Marville’s Paris

I imagine that the US the National Gallery of Art  in Washington is currently closed (I’m writing this on 1 Oct 2013) courtesy of the US Republican Tea Party’s opposition to heath care. I can’t at all understand their opposition to what appears to be a very sensible if rather limited measure on public healthcare, any more than I can understand the current UK government’s push to privatise our NHS here – now well under way through various back doors. As a great supporter of our NHS I was sorry not to be at the march on Sunday when over 50,000 people went to Manchester to show their support. Or as one presenter on our BBC radio – once another great British institution but now sadly compromised in its coverage of UK events – put it ‘some people say as many as ten thousand‘.  If the police estimate was 50,000, you can be sure it was rather more.

Assuming at some point before January 5, 2014 US Republicans come to their senses and allow US Museums to reopen, those within travelling distance of Washington should make for the exhibition Charles Marville: Photographer of Paris which opened there on 29 September, the first major US showing of his work with a hundred photographs. The NGA page also has a link to a good set of 18 photographs, Paris in Transition, including work by Marville and others. It says the show is in association with The Metropolitan Museum of Art, New York, and a search on their site reveals around 20 works by Marville with images on line.

Back to public radio, NPR (it does photograph much better than the BBC) has a good report on the show by Susan Stamberg talking with curator Sarah Kennel, who has also produced what appears to be a very fine book, Charles Marville, Photographer of Paris, published by the University of Chicago Press (available in the UK in a couple of weeks.) The web site has a dozen large images from the book.

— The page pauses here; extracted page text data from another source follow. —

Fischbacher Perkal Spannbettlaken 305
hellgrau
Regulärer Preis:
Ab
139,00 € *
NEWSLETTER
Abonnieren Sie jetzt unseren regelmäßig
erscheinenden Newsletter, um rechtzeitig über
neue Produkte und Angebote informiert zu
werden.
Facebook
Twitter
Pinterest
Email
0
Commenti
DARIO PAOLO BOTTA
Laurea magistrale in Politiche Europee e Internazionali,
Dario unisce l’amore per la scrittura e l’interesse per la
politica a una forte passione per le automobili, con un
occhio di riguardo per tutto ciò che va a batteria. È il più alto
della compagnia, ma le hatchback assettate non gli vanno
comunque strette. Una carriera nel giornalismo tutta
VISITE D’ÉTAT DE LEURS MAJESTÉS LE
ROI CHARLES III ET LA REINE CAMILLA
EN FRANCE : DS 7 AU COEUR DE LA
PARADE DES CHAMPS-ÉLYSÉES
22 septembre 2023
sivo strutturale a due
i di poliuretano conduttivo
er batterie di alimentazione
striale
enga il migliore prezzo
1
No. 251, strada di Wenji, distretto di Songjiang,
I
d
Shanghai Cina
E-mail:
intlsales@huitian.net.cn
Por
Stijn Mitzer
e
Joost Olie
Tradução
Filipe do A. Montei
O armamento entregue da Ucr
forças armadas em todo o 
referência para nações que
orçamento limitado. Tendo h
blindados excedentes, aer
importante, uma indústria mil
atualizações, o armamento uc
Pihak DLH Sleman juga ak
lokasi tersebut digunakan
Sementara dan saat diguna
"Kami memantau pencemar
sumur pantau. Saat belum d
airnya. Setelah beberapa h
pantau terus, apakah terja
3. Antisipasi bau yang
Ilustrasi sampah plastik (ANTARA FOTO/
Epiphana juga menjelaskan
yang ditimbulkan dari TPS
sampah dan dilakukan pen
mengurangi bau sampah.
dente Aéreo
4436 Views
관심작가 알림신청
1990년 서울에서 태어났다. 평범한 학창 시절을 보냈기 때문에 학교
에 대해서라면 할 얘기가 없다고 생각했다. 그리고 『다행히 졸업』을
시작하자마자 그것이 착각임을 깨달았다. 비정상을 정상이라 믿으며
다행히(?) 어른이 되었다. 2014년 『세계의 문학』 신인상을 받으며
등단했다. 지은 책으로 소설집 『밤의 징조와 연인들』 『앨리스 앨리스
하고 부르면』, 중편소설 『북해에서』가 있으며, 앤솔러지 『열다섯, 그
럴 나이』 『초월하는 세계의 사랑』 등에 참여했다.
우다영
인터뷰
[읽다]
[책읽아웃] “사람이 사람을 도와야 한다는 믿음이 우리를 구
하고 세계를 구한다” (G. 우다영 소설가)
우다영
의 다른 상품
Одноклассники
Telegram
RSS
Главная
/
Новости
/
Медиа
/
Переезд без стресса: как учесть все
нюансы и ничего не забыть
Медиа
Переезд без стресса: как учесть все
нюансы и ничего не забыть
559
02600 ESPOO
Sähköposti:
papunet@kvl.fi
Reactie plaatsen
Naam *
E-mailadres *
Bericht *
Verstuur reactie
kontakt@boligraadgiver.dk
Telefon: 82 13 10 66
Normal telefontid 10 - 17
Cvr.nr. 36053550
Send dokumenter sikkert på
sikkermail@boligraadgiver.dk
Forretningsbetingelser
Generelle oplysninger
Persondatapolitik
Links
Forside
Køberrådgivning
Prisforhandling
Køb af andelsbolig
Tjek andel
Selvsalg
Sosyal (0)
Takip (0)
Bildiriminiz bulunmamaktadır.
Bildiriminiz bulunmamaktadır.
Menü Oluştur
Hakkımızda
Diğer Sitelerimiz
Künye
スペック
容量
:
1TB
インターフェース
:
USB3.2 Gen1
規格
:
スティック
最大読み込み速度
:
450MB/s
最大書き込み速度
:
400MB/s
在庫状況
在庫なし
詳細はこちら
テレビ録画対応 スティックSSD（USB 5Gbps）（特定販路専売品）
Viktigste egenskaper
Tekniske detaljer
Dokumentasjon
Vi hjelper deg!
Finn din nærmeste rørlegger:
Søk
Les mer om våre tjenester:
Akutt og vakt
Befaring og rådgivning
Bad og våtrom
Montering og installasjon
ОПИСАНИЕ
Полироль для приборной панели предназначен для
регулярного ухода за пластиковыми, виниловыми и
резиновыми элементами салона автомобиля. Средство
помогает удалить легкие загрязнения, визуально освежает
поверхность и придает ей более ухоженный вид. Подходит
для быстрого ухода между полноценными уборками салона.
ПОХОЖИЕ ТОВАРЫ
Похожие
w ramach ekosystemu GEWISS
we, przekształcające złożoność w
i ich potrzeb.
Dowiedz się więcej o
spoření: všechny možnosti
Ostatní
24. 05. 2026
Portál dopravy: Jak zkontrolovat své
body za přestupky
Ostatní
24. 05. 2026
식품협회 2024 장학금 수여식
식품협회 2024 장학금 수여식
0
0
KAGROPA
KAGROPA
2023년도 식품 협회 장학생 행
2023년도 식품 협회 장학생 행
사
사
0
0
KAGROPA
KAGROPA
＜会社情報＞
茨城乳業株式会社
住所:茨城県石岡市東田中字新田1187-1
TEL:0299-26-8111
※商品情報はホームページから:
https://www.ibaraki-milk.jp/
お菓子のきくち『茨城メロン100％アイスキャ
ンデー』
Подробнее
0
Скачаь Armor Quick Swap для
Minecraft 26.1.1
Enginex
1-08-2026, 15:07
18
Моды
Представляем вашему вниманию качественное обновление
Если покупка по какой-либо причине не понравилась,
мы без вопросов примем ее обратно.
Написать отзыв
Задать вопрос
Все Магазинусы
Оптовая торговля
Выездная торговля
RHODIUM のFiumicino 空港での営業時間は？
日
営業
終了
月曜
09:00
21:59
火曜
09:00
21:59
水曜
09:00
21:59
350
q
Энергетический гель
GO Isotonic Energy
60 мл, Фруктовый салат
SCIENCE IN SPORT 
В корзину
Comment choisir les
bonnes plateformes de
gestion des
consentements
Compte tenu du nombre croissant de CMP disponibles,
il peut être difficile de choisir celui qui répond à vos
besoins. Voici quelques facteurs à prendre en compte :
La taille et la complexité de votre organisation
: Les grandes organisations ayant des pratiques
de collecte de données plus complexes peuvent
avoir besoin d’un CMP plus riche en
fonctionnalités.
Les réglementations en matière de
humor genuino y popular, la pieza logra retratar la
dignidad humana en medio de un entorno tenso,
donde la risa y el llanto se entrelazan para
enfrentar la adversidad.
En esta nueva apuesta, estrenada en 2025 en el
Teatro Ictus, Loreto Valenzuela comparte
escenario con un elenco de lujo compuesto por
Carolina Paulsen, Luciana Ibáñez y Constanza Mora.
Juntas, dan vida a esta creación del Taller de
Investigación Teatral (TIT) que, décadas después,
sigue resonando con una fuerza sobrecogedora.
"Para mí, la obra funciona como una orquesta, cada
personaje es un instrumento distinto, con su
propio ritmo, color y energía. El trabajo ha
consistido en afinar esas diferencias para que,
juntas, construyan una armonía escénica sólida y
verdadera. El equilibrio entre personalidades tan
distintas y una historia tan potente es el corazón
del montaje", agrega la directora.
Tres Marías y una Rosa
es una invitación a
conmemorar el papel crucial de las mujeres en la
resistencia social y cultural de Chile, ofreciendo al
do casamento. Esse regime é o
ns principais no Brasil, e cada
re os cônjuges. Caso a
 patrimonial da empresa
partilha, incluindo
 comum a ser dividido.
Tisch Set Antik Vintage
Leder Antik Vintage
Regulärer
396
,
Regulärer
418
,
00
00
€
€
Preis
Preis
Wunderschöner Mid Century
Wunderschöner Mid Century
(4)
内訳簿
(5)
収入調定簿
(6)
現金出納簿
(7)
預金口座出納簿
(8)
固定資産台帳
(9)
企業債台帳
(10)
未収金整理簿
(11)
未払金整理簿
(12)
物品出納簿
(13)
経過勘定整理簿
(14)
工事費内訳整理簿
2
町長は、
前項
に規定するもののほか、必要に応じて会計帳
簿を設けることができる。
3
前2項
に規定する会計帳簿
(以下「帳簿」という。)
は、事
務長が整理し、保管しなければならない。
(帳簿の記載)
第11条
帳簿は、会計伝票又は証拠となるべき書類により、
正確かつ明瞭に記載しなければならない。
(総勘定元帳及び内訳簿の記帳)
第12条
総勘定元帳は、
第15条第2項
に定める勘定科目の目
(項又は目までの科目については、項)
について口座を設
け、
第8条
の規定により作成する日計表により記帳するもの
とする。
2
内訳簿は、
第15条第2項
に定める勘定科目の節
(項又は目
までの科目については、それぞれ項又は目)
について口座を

There is a good article about the book and the show by Luc Sante on The New York Review of Books, again with a gallery of images, and there are more pictures by Marville at MoMA and on Luminous Lint. Commercially many of his images are available in digital format through the Roger Viollet gallery, but I could only manage to see these as small thumbnails.

Also on line is a map of Paris with pins on it locating the sites where around 150 of his pictures were made, clicking on which gives a small version of both his image and a modern view from a similar position. There is also a PDF by Martin H. Krieger of the University of Southern California which explains the how and why this map was made.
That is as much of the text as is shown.